Hypervisor

       A hypervisor or virtual machine monitor (VMM) is a piece of computer software, firmware or hardware that creates and runs virtual machines.

        A computer on which a hypervisor is running one or more virtual machines is defined as a host machine. Each virtual machine is called a guest machine. The hypervisor presents the guest operating systems with a virtual operating platform and manages the execution of the guest operating systems. Multiple instances of a variety of operating systems may share the virtualized hardware resources.

Classification

       In their 1974 article "Formal Requirements for Virtualizable Third Generation Architectures" Gerald J. Popek and Robert P. Goldberg classified two types of hypervisor:

Type-1, native or bare-metal hypervisors

       These hypervisors run directly on the host's hardware to control the hardware and to manage guest operating systems. For this reason, they are sometimes called bare metal hypervisors. A guest operating system runs as a process on the host. The first hypervisors, which IBM developed in the 1960s, were native hypervisors. These included the test software SIMMON and the CP/CMS operating system (the predecessor of IBM's z/VM). Modern equivalents include Oracle VM Server for SPARC, Oracle VM Server for x86, the Citrix XenServer, VMware ESX/ESXi and Microsoft Hyper-V 2008/2012.

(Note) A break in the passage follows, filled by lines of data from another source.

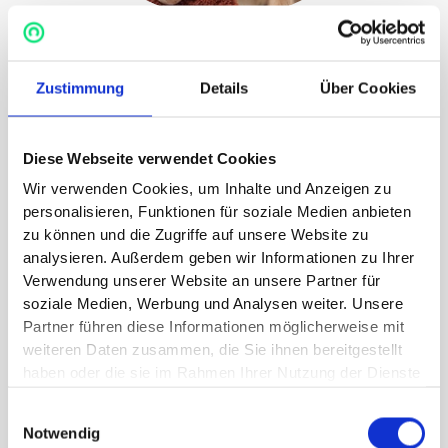
Billa
Zustimmung
Details
Über Cookies
Therapy Goldie
Diese Webseite verwendet Cookies
Billa has been putting a smile on everyone's face
Wir verwenden Cookies, um Inhalte und Anzeigen zu
and opening their hearts for almost 7 years. She
personalisieren, Funktionen für soziale Medien anbieten
is the funniest and best Golden Retriever in the
zu können und die Zugriffe auf unsere Website zu
world. At reHuman she provides an extra portion
analysieren. Außerdem geben wir Informationen zu Ihrer
of fun and letting go whenever necessary.
Verwendung unserer Website an unsere Partner für
soziale Medien, Werbung und Analysen weiter. Unsere
Expertise
Partner führen diese Informationen möglicherweise mit
weiteren Daten zusammen, die Sie ihnen bereitgestellt
haben oder die sie im Rahmen Ihrer Nutzung der Dienste
gesammelt haben.
Einwilligungsauswahl
Notwendig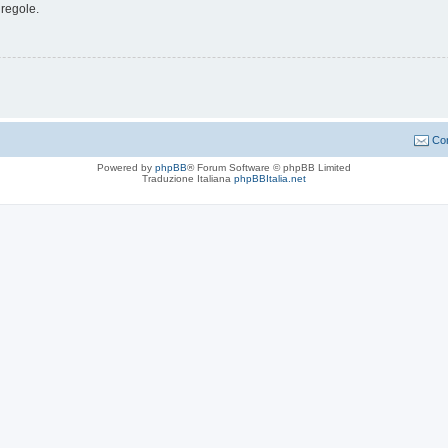
 regole.
Con
Powered by
phpBB
® Forum Software © phpBB Limited
Traduzione Italiana
phpBBItalia.net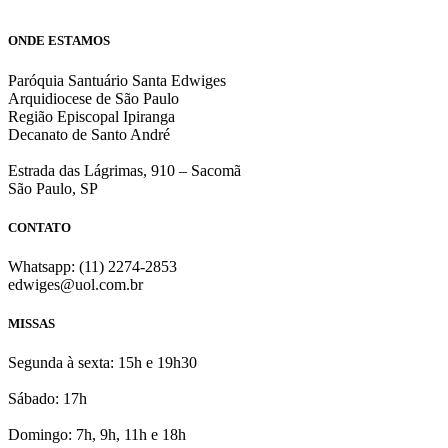
ONDE ESTAMOS
Paróquia Santuário Santa Edwiges
Arquidiocese de São Paulo
Região Episcopal Ipiranga
Decanato de Santo André
Estrada das Lágrimas, 910 – Sacomã
São Paulo, SP
CONTATO
Whatsapp: (11) 2274-2853
edwiges@uol.com.br
MISSAS
Segunda à sexta: 15h e 19h30
Sábado: 17h
Domingo: 7h, 9h, 11h e 18h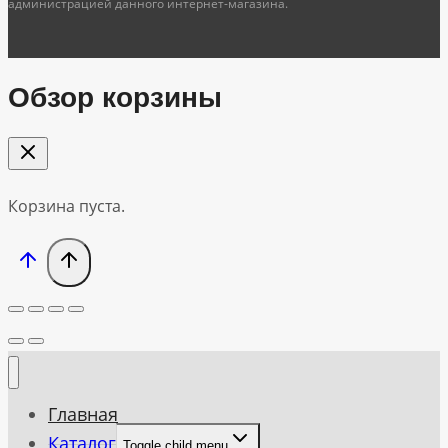
администрацией данного интернет-магазина.
Обзор корзины
Корзина пуста.
Главная
Каталог
Toggle child menu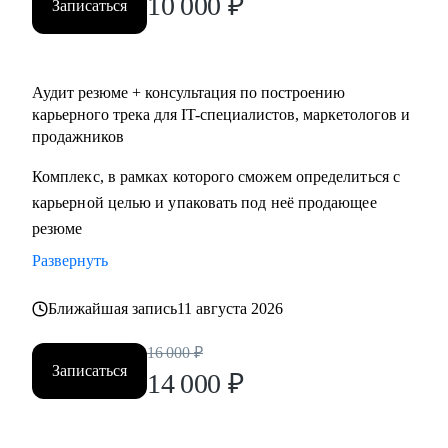
10 000
₽
Записаться
Аудит резюме + консультация по построению
карьерного трека для IT-специалистов, маркетологов и
продажников
Комплекс, в рамках которого сможем определиться с
карьерной целью и упаковать под неё продающее
резюме
Развернуть
Ближайшая запись
11 августа 2026
16 000
₽
Записаться
14 000
₽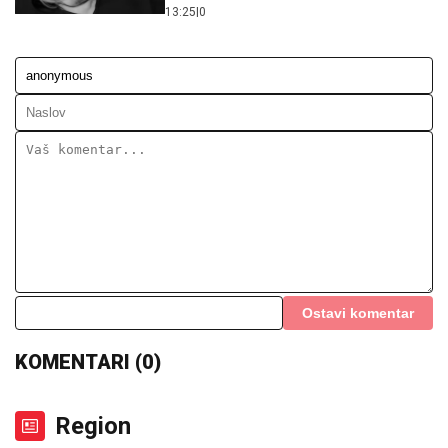
13:25
|
0
Ostavi komentar
KOMENTARI (0)
Region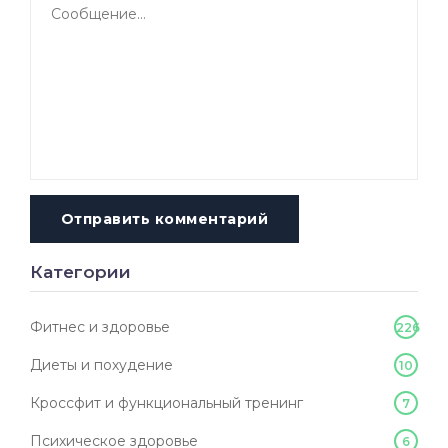
Отправить комментарий
Категории
Фитнес и здоровье
226
Диеты и похудение
10
Кроссфит и функциональный тренинг
7
Психическое здоровье
6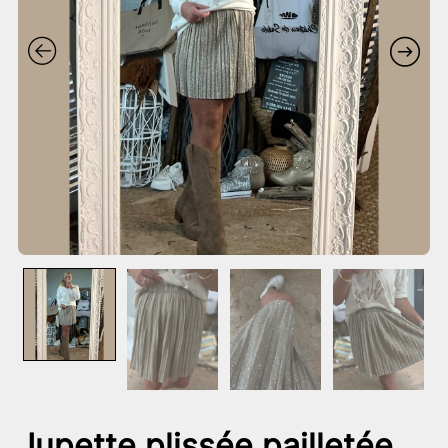
Jupette plissée pailletée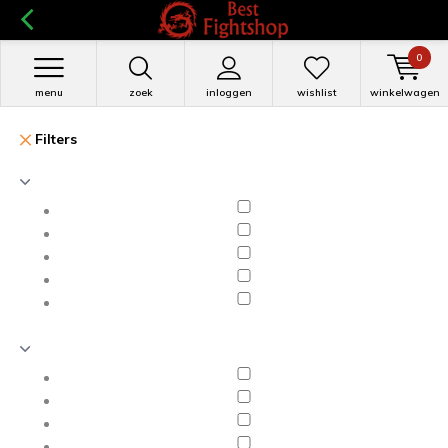
0
menu
zoek
inloggen
wishlist
winkelwagen
Filters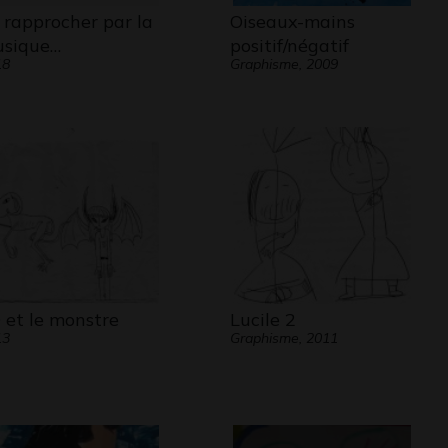
générosité !
 rapprocher par la
Oiseaux-mains
sique…
positif/négatif
dialoguons essentiellement en
18
Graphisme, 2009
s, mais peu à peu je fais des progrès
utho : Ke a léboha !
!
D et le monstre
Lucile 2
13
Graphisme, 2011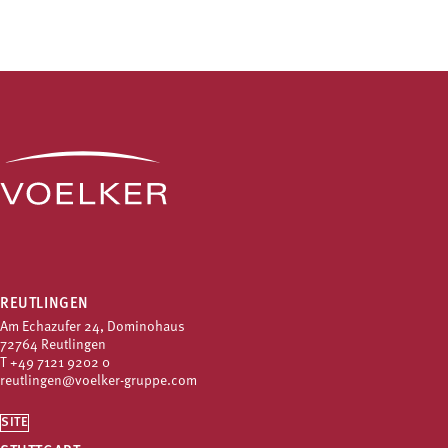
REUTLINGEN
Am Echazufer 24, Dominohaus
72764 Reutlingen
T
+49 7121 9202 0
reutlingen@voelker-gruppe.com
SITE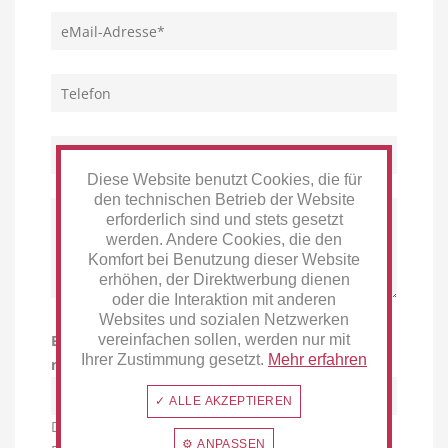
Diese Website benutzt Cookies, die für
den technischen Betrieb der Website
erforderlich sind und stets gesetzt
werden. Andere Cookies, die den
Komfort bei Benutzung dieser Website
erhöhen, der Direktwerbung dienen
oder die Interaktion mit anderen
Websites und sozialen Netzwerken
Bitte geben Sie die Zeichenfolge in das
vereinfachen sollen, werden nur mit
Ihrer Zustimmung gesetzt.
Mehr erfahren
nachfolgende Textfeld ein
✓ ALLE AKZEPTIEREN
Die mit einem * markierten Felder sind
⚙ ANPASSEN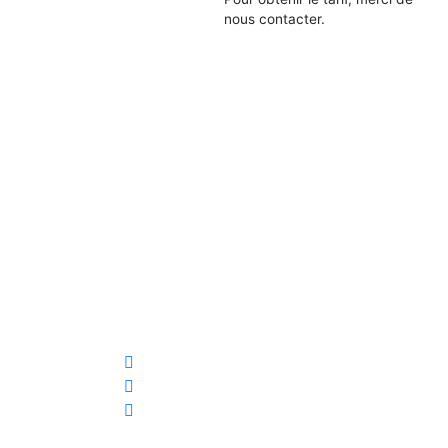
nous contacter.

Type-2 or hosted hypervisors

      These hypervisors run on a conventional operating system just as other computer programs do. Type-2 hypervisors abstract guest operating systems from the host operating system. VMware Workstation, VMware Player, VirtualBox and QEMU are examples of type-2 hypervisors.

     However, the distinction between these two types is not necessarily clear. Linux's Kernel-based Virtual Machine (KVM) and FreeBSD's bhyve are kernel modules that effectively convert the host operating system to a type-1 hypervisor.Nevertheless, since Linux distributions and FreeBSD are still general-purpose operating systems, with other applications competing for VM resources, KVM and bhyve can also be categorized as type-2 hypervisors.

      Microsoft's Hyper-V is often run on top of Windows Server full installation. This would make it type-2 in this scenario.

    In 2012, a US software development company called LynuxWorks proposed a type-0 (zero) hypervisor one with no kernel or operating system whatsoeverwhich might not be entirely possible.